**TRY IT:** Beneath this task are records; print exactly the stretch of them from the line with "Favorita en acción" through the line with "à l’énergie communicative, les", both ends included.

**DATA FOR THE TASK:**

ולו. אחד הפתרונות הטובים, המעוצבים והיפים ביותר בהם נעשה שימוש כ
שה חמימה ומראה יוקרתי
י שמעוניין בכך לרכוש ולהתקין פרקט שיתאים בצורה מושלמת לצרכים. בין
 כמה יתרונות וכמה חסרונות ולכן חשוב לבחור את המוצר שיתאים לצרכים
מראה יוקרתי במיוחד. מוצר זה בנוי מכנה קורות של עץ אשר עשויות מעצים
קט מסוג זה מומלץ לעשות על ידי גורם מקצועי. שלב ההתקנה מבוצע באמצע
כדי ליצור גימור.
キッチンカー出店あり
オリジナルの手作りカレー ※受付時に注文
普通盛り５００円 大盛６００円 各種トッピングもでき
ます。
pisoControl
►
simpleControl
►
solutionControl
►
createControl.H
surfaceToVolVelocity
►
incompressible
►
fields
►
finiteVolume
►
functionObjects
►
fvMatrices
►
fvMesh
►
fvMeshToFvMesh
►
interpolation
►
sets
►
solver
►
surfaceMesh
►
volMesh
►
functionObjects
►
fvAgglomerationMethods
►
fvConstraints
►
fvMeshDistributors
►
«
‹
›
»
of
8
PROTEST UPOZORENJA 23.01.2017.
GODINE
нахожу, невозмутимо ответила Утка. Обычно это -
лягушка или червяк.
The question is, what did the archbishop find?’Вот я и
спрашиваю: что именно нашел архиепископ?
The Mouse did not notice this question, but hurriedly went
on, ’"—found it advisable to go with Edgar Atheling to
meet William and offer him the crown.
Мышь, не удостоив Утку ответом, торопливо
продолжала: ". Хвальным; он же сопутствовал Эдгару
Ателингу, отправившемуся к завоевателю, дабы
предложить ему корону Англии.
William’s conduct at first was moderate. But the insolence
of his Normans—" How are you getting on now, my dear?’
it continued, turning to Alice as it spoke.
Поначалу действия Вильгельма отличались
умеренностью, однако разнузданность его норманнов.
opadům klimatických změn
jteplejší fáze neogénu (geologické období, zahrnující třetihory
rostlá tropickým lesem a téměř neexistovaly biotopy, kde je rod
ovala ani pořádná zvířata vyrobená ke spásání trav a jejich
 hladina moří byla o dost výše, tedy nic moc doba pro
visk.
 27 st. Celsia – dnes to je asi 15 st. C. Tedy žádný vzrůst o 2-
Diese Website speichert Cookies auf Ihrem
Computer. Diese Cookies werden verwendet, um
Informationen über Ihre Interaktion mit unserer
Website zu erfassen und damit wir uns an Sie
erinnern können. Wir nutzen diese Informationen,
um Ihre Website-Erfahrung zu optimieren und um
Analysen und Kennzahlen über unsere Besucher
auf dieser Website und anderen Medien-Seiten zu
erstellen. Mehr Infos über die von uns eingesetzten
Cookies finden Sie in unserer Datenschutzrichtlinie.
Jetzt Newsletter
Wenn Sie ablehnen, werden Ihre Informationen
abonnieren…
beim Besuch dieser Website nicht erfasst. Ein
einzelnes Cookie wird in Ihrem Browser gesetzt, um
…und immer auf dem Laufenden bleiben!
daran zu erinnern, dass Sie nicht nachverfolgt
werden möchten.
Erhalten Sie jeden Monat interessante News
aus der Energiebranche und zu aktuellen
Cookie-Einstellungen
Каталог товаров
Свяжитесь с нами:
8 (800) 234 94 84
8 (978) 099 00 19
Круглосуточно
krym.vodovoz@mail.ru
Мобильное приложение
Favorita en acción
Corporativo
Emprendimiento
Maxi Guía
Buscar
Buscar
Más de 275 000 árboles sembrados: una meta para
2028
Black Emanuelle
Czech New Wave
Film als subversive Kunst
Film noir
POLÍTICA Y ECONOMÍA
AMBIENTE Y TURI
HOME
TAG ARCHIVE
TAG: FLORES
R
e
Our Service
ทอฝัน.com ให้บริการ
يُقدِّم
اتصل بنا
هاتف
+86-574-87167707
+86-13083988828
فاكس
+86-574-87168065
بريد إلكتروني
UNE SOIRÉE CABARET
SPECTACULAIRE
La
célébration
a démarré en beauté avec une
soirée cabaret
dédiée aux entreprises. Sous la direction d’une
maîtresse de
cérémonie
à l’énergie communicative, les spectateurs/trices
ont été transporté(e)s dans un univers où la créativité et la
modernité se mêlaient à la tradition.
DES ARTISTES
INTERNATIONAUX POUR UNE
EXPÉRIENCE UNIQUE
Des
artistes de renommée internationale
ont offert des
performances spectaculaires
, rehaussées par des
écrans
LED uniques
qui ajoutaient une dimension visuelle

**ANSWER FOR THIS EXERCISE:**
Favorita en acción
Corporativo
Emprendimiento
Maxi Guía
Buscar
Buscar
Más de 275 000 árboles sembrados: una meta para
2028
Black Emanuelle
Czech New Wave
Film als subversive Kunst
Film noir
POLÍTICA Y ECONOMÍA
AMBIENTE Y TURI
HOME
TAG ARCHIVE
TAG: FLORES
R
e
Our Service
ทอฝัน.com ให้บริการ
يُقدِّم
اتصل بنا
هاتف
+86-574-87167707
+86-13083988828
فاكس
+86-574-87168065
بريد إلكتروني
UNE SOIRÉE CABARET
SPECTACULAIRE
La
célébration
a démarré en beauté avec une
soirée cabaret
dédiée aux entreprises. Sous la direction d’une
maîtresse de
cérémonie
à l’énergie communicative, les spectateurs/trices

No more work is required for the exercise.